#### TASK DIRECTIONS
For this exercise, write each entry below out precisely and omit the pictures.
╭─ INPUT DATA
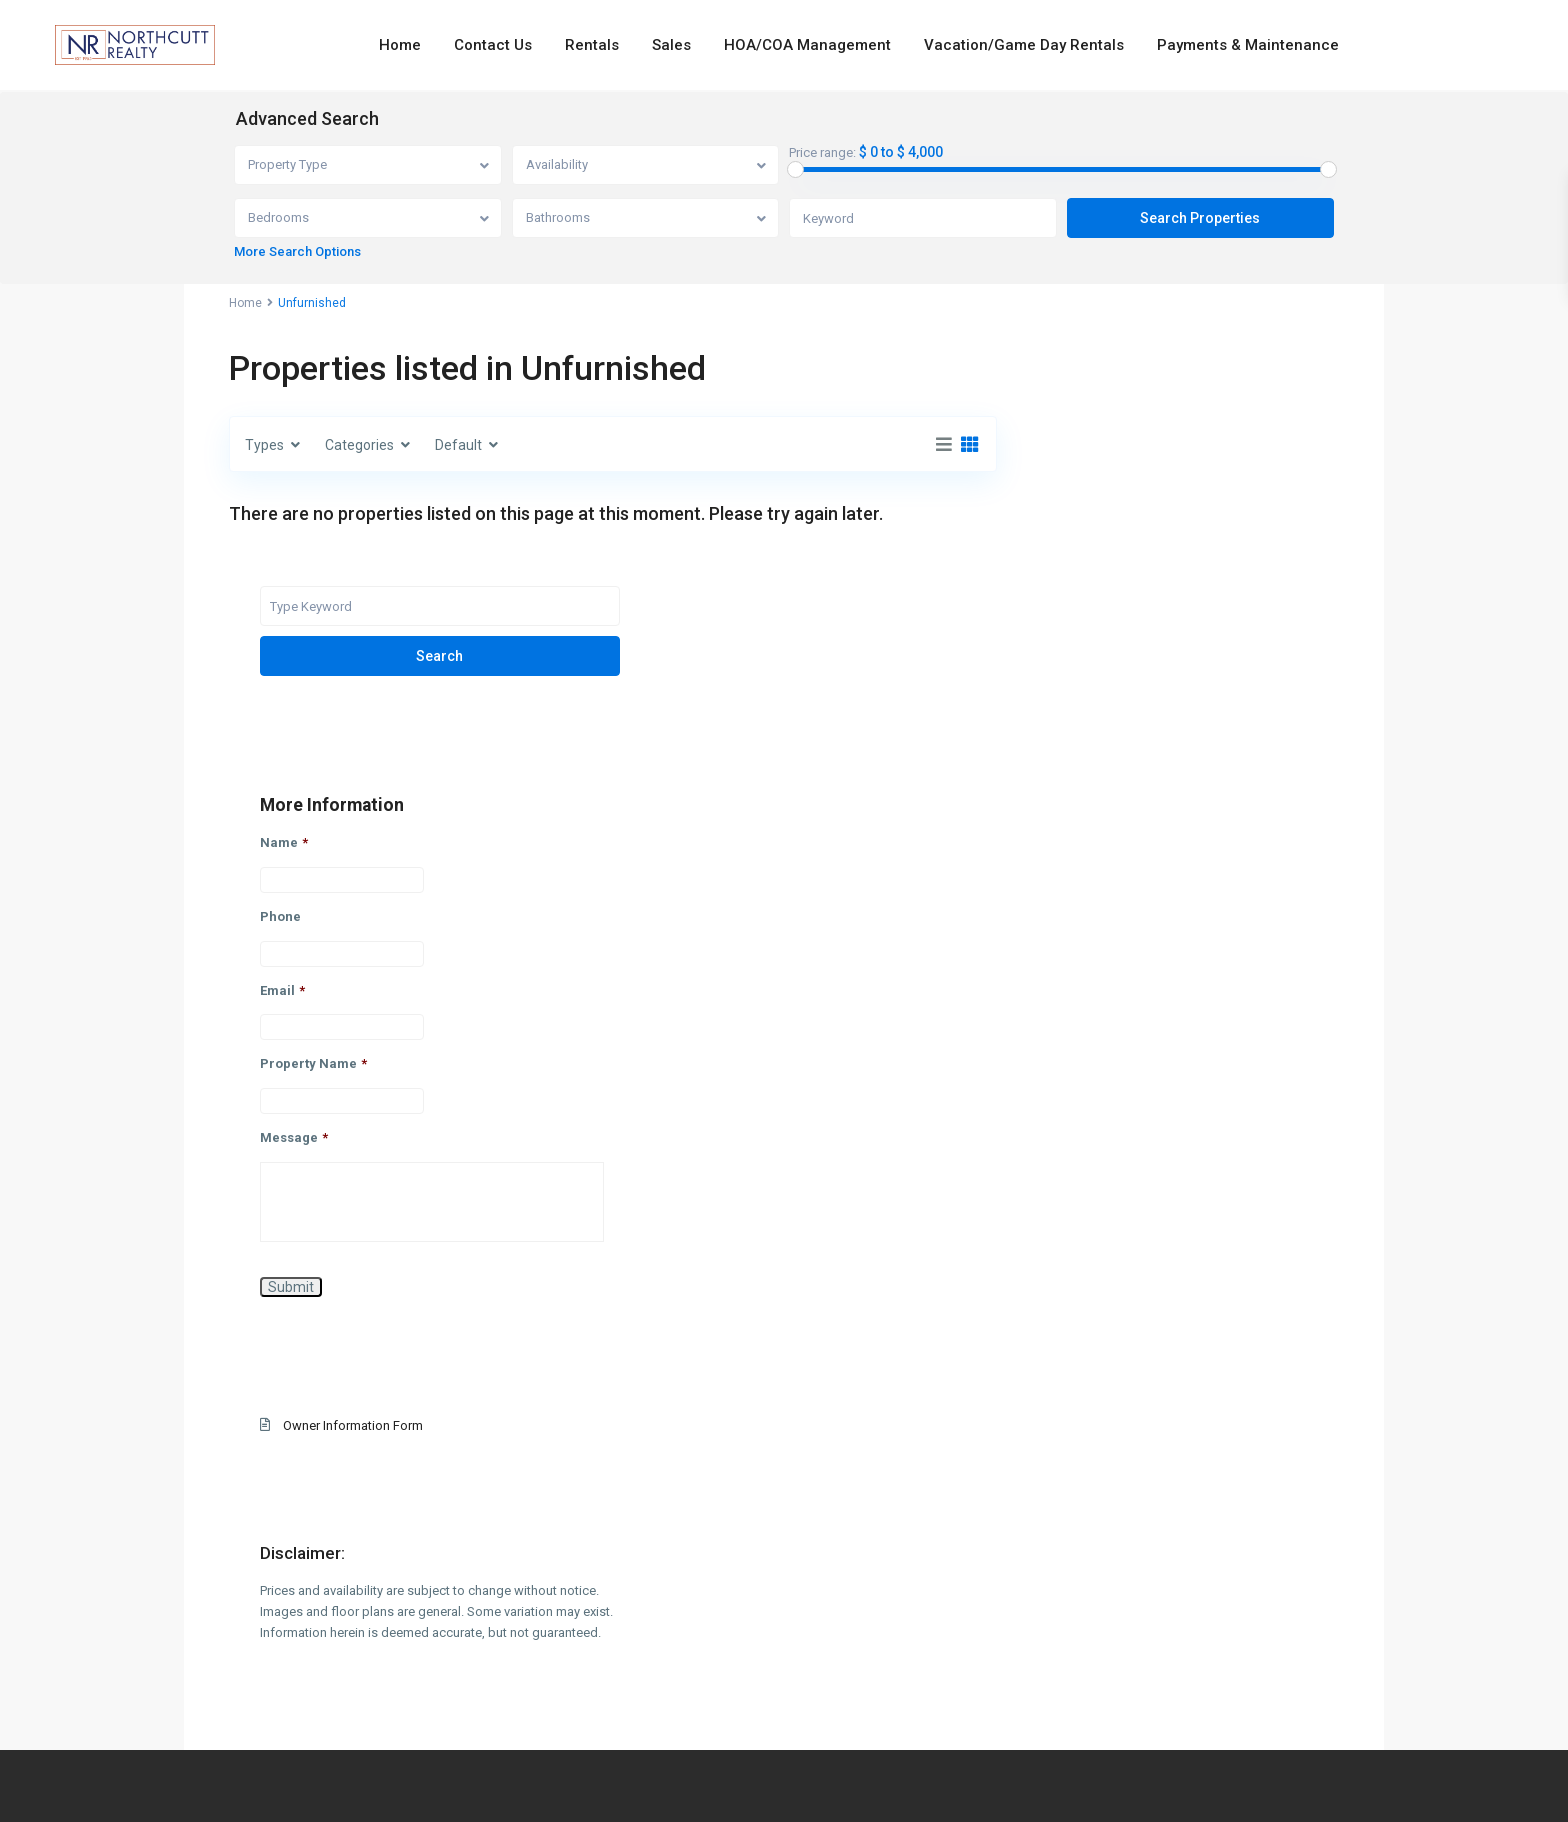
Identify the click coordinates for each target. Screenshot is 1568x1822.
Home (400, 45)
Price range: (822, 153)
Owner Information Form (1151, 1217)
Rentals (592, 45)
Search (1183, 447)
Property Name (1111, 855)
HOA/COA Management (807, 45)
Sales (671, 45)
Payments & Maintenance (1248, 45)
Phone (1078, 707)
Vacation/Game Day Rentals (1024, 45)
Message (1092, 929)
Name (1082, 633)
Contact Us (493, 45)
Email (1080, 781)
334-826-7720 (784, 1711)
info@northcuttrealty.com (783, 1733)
╰─
#### EXPECTED ANSWER
Identify the click coordinates for each target. Screenshot is 1568x1822.
Home (400, 45)
Price range: (822, 153)
Owner Information Form (1151, 1217)
Rentals (592, 45)
Search (1183, 447)
Property Name (1111, 855)
HOA/COA Management (807, 45)
Sales (671, 45)
Payments & Maintenance (1248, 45)
Phone (1078, 707)
Vacation/Game Day Rentals (1024, 45)
Message (1092, 929)
Name (1082, 633)
Contact Us (493, 45)
Email (1080, 781)
334-826-7720 (784, 1711)
info@northcuttrealty.com (783, 1733)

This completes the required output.